> _About this exercise_
Only one span of the material below is wanted. Output it exactly, from the line with "en la orilla del río" through the line with "TEL / Whatsapp", without any pictures.
________________________
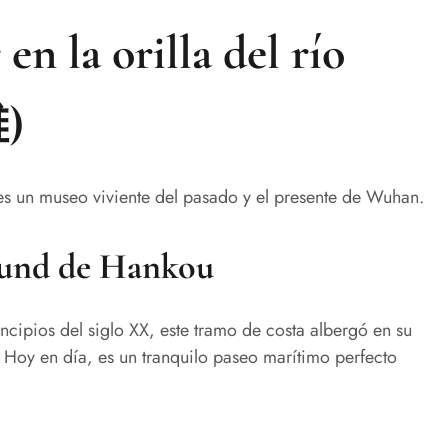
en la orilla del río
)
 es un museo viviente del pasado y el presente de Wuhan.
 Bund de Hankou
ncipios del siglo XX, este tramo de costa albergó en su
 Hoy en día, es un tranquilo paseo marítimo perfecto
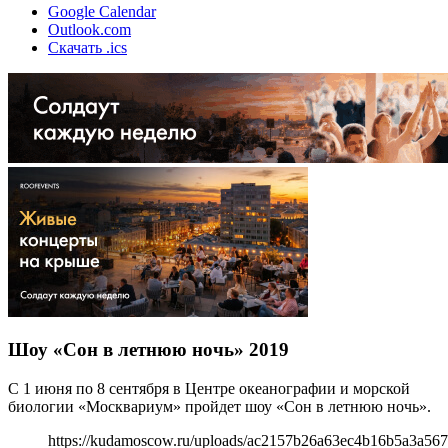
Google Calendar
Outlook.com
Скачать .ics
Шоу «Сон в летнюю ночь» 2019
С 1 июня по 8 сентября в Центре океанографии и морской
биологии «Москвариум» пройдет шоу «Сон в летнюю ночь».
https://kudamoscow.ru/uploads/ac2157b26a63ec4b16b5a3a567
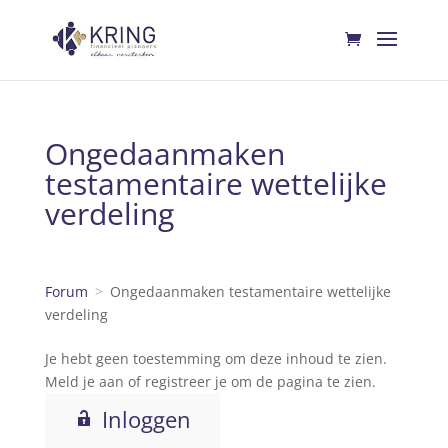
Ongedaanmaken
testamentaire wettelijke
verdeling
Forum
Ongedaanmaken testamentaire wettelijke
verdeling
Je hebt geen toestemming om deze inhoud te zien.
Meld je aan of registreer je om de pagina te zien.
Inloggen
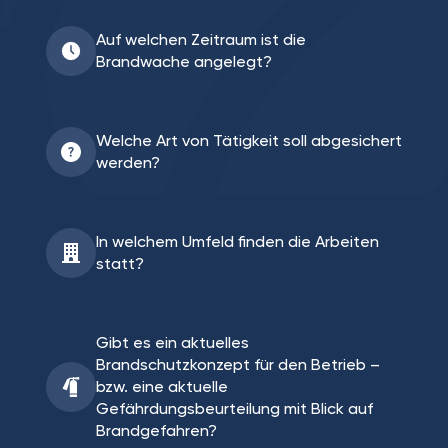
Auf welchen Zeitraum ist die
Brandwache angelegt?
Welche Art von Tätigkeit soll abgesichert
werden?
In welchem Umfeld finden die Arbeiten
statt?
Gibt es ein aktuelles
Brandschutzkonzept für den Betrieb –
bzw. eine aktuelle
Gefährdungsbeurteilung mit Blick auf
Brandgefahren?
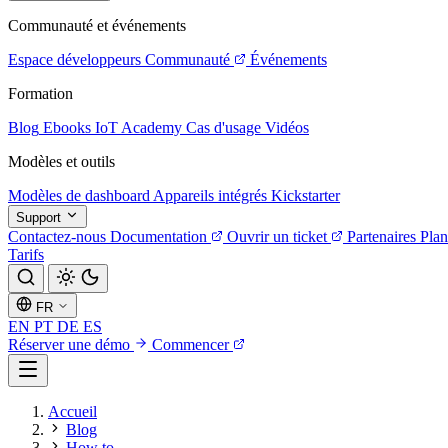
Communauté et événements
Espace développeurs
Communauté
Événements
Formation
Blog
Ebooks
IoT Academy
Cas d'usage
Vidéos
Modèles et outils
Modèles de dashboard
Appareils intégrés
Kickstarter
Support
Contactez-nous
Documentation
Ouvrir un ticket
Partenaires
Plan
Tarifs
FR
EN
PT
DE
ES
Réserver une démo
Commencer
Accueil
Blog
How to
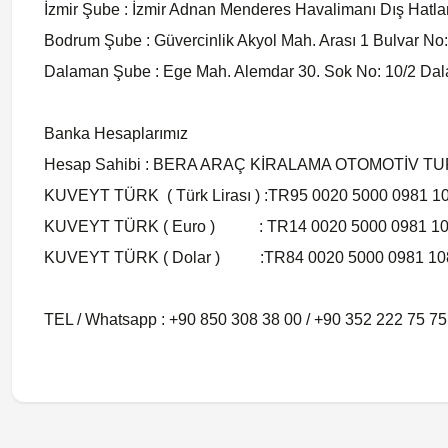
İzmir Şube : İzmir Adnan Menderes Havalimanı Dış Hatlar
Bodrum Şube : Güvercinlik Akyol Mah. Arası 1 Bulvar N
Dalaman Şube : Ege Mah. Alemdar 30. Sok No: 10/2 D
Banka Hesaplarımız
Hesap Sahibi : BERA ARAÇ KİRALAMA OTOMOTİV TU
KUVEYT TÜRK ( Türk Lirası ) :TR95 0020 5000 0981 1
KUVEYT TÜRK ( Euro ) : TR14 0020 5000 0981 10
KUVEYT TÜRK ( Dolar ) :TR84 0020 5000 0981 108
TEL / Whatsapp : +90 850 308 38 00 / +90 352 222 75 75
________________________
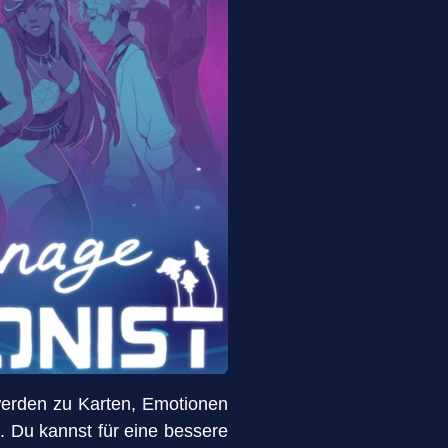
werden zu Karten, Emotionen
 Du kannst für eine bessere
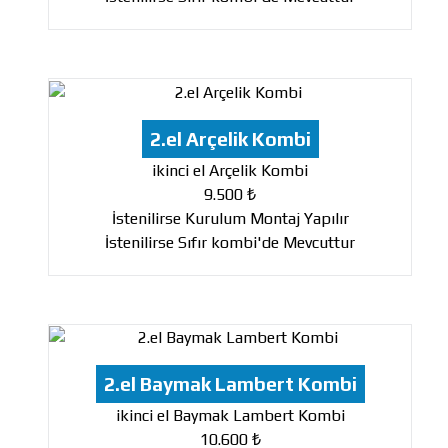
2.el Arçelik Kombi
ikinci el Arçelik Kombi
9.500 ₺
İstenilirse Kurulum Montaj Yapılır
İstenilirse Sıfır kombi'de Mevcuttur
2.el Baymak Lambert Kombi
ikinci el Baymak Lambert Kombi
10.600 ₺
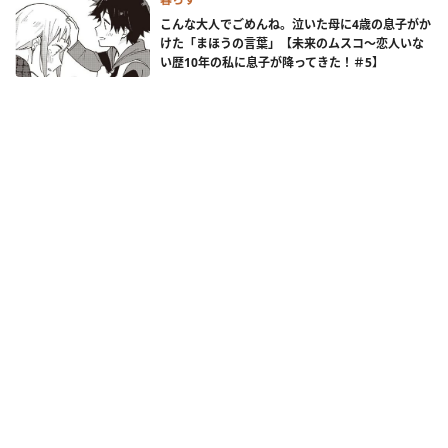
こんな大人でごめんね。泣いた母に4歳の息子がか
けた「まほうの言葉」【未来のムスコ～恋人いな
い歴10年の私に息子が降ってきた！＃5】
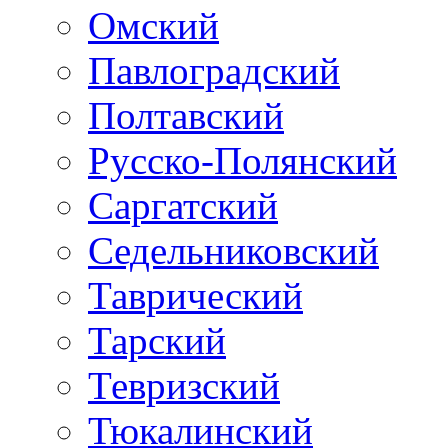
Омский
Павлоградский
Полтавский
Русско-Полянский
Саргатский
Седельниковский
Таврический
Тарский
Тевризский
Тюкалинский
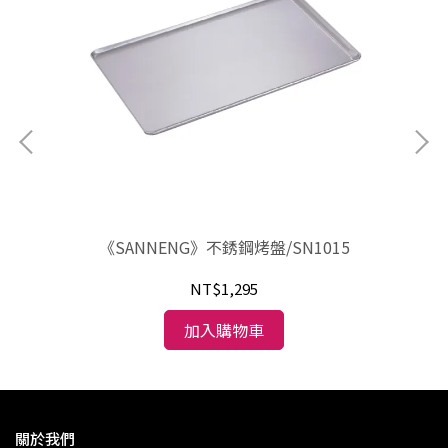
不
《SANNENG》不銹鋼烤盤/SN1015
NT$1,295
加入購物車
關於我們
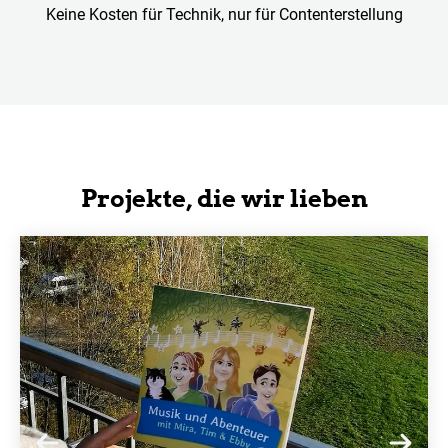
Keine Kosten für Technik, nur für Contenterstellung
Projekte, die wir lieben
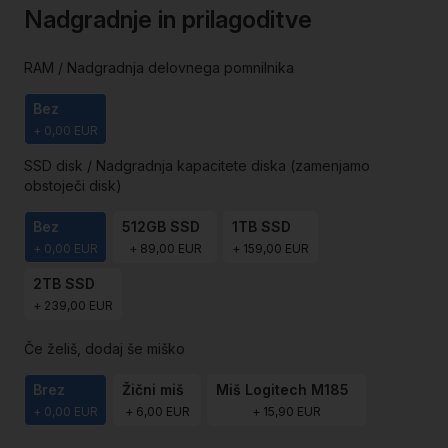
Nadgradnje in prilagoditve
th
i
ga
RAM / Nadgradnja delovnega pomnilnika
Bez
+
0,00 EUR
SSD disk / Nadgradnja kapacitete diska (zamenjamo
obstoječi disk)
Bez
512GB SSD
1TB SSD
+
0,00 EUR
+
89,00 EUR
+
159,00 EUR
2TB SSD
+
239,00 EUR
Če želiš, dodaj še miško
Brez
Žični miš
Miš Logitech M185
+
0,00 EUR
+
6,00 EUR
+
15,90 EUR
________________________
> _Answer to this task_
en la orilla del río
)
 es un museo viviente del pasado y el presente de Wuhan.
 Bund de Hankou
ncipios del siglo XX, este tramo de costa albergó en su
 Hoy en día, es un tranquilo paseo marítimo perfecto
Google Calendar
Outlook.com
Скачать .ics
Шоу «Сон в летнюю ночь» 2019
С 1 июня по 8 сентября в Центре океанографии и морской
биологии «Москвариум» пройдет шоу «Сон в летнюю ночь».
https://kudamoscow.ru/uploads/ac2157b26a63ec4b16b5a3a567
Ongedaanmaken
testamentaire wettelijke
verdeling
Forum
Ongedaanmaken testamentaire wettelijke
verdeling
Je hebt geen toestemming om deze inhoud te zien.
Meld je aan of registreer je om de pagina te zien.
Inloggen
Auf welchen Zeitraum ist die
Brandwache angelegt?
Welche Art von Tätigkeit soll abgesichert
werden?
In welchem Umfeld finden die Arbeiten
statt?
Gibt es ein aktuelles
Brandschutzkonzept für den Betrieb –
bzw. eine aktuelle
Gefährdungsbeurteilung mit Blick auf
Brandgefahren?
Communauté et événements
Espace développeurs
Communauté
Événements
Formation
Blog
Ebooks
IoT Academy
Cas d'usage
Vidéos
Modèles et outils
Modèles de dashboard
Appareils intégrés
Kickstarter
Support
Contactez-nous
Documentation
Ouvrir un ticket
Partenaires
Plan
Tarifs
FR
EN
PT
DE
ES
Réserver une démo
Commencer
Accueil
Blog
How to
İzmir Şube : İzmir Adnan Menderes Havalimanı Dış Hatlar
Bodrum Şube : Güvercinlik Akyol Mah. Arası 1 Bulvar N
Dalaman Şube : Ege Mah. Alemdar 30. Sok No: 10/2 D
Banka Hesaplarımız
Hesap Sahibi : BERA ARAÇ KİRALAMA OTOMOTİV TU
KUVEYT TÜRK ( Türk Lirası ) :TR95 0020 5000 0981 1
KUVEYT TÜRK ( Euro ) : TR14 0020 5000 0981 10
KUVEYT TÜRK ( Dolar ) :TR84 0020 5000 0981 108
TEL / Whatsapp : +90 850 308 38 00 / +90 352 222 75 75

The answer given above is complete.